In order to trigger the automatic stay, there must be an act against either the debtor or against property of the debtor or of the estate. The automatic stay does not stay actions taken against non-debtor third parties. The Third Circuit has recognized that although the automatic stay has a broad scope, the clear language under 362(a) applies only against a debtor. See McCartney v. Integra Nat’l Bank North, 106 F.3d 506, 509 (3d Cir. 1997). As a consequence “it is universally acknowledged that an automatic stay of proceedings accorded by § 362 may not be invoked by entities such as sureties, guarantors, co-obligors, or others with a similar legal or factual nexus to the … debtor.” Id.
Relief from Stay
Under section 362(d)(1) of the Bankruptcy Code, the bankruptcy court “shall” lift the automatic stay for “cause.” If a creditor seeking relief from the automatic stay makes a prima facie case of “cause” for lifting the stay, the burden going forward shifts to the debtor pursuant to Bankruptcy Code § 362(g).
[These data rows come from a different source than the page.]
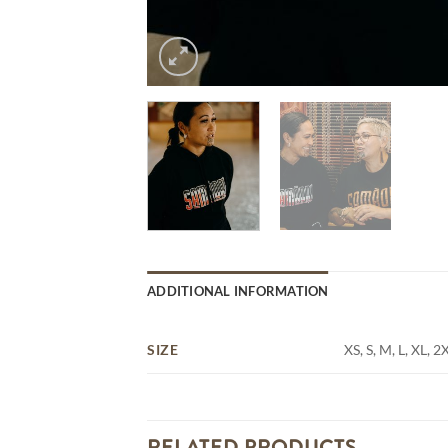
ADDITIONAL INFORMATION
SIZE
XS, S, M, L, XL, 2
RELATED PRODUCTS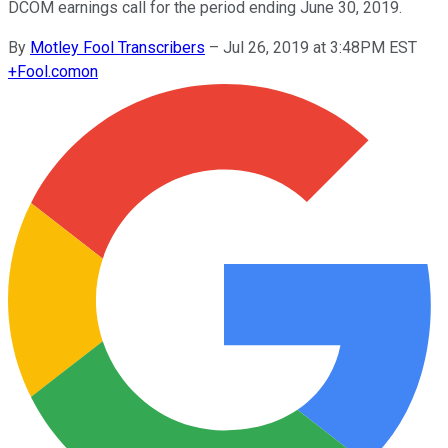
DCOM earnings call for the period ending June 30, 2019.
By
Motley Fool Transcribers
–
Jul 26, 2019 at 3:48PM EST
+
Fool.com
on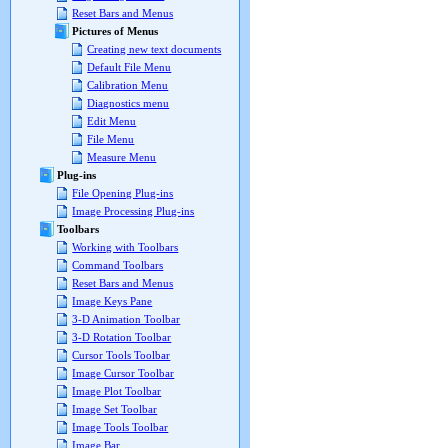
Reset Bars and Menus
Pictures of Menus
Creating new text documents
Default File Menu
Calibration Menu
Diagnostics menu
Edit Menu
File Menu
Measure Menu
Plug-ins
File Opening Plug-ins
Image Processing Plug-ins
Toolbars
Working with Toolbars
Command Toolbars
Reset Bars and Menus
Image Keys Pane
3-D Animation Toolbar
3-D Rotation Toolbar
Cursor Tools Toolbar
Image Cursor Toolbar
Image Plot Toolbar
Image Set Toolbar
Image Tools Toolbar
Image Bar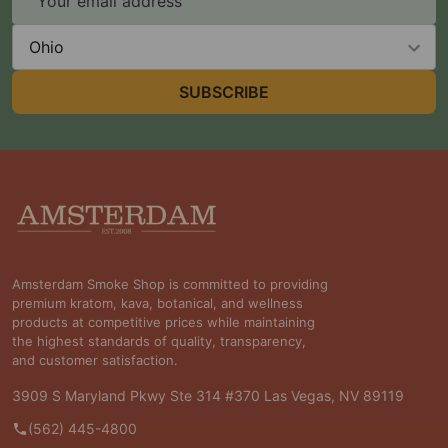
Address
State
SUBSCRIBE
Footer
Start
Amsterdam Smoke Shop is committed to providing
premium kratom, kava, botanical, and wellness
products at competitive prices while maintaining
the highest standards of quality, transparency,
and customer satisfaction.
3909 S Maryland Pkwy Ste 314 #370 Las Vegas, NV 89119
(562) 445-4800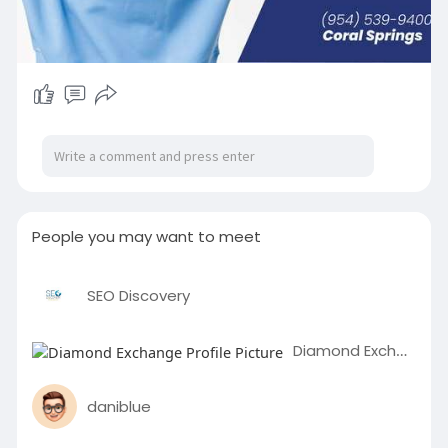
People you may want to meet
SEO Discovery
Diamond Exchange
daniblue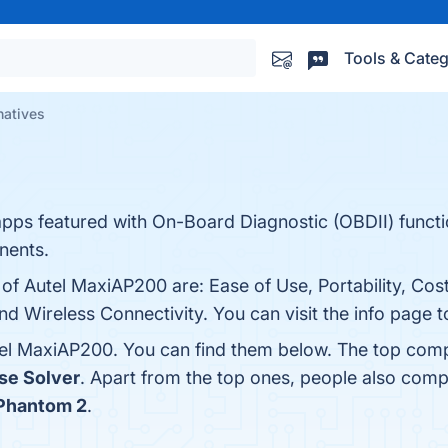
Tools & Categ
natives
apps featured with On-Board Diagnostic (OBDII) funct
nents.
 of Autel MaxiAP200 are: Ease of Use, Portability, Cost
 Wireless Connectivity. You can visit the info page t
tel MaxiAP200. You can find them below. The top comp
se Solver
. Apart from the top ones, people also co
I Phantom 2
.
See In re 234-6 West 22nd St. Corp., 214 B.R. 751, 756 (Bankr.S.D.N.Y. 1997).
The Bankruptcy Code does not define “cause.” Instead, whether cause exists to lift the automatic stay should be determined on a case by case basis. See Izzarelli v. Rexene Prod. Co. (In re Rexene Prod. Co.), 141 B.R. 574, 576 (Bankr.D.Del. 1992). See also, In re Texas State Optical, Inc., 188 B.R. 552, 556 (Bankr. E.D.Tex. 1995) (finding that “cause” for modification of the automatic stay is “an intentionally broad and flexible concept that permits … [a] [b]ankruptcy [c]ourt, as a court of equity, to respond to inherently fact-sensitive situations.”) Courts determine what constitutes “cause” based on the totality of the circumstances in each particular case. Baldino v. Wilson (In re Wilson), 116 F.3d 87, 90 (3d Cir. 1997).
In re Rexene provides the “balancing test” to determine whether cause exists to lift the automatic stay. 141 B.R. at 576. Under Rexene, the balancing test looks at three factors to decide whether to lift the automatic stay, including: (a.) whether prejudice will be caused to the estate or the debtor;
(b.) whether hardship to the movant from continuing the stay outweighs any hardship to the debtor; and (c.) whether the movant has a reasonable probability of prevailing on the merits of the suit. Id.
The relief from stay sought for the DIP lenders in the Fairchild DIP Motion serves as one example of the importance of the automatic stay. Through the DIP Motion, Fairchild seeks to preemptively lift the automatic stay so its lenders can exercise their rights in the event of a default. Without receiving such blanket protection, lenders may be unwilling to lend to a debtor in possession. Regardless, the automatic stay is a fundamental protection provided to debtors. It is always helpful to understand the scope of the stay, as well as the parameters applied when a party seeks relief from the automatic stay.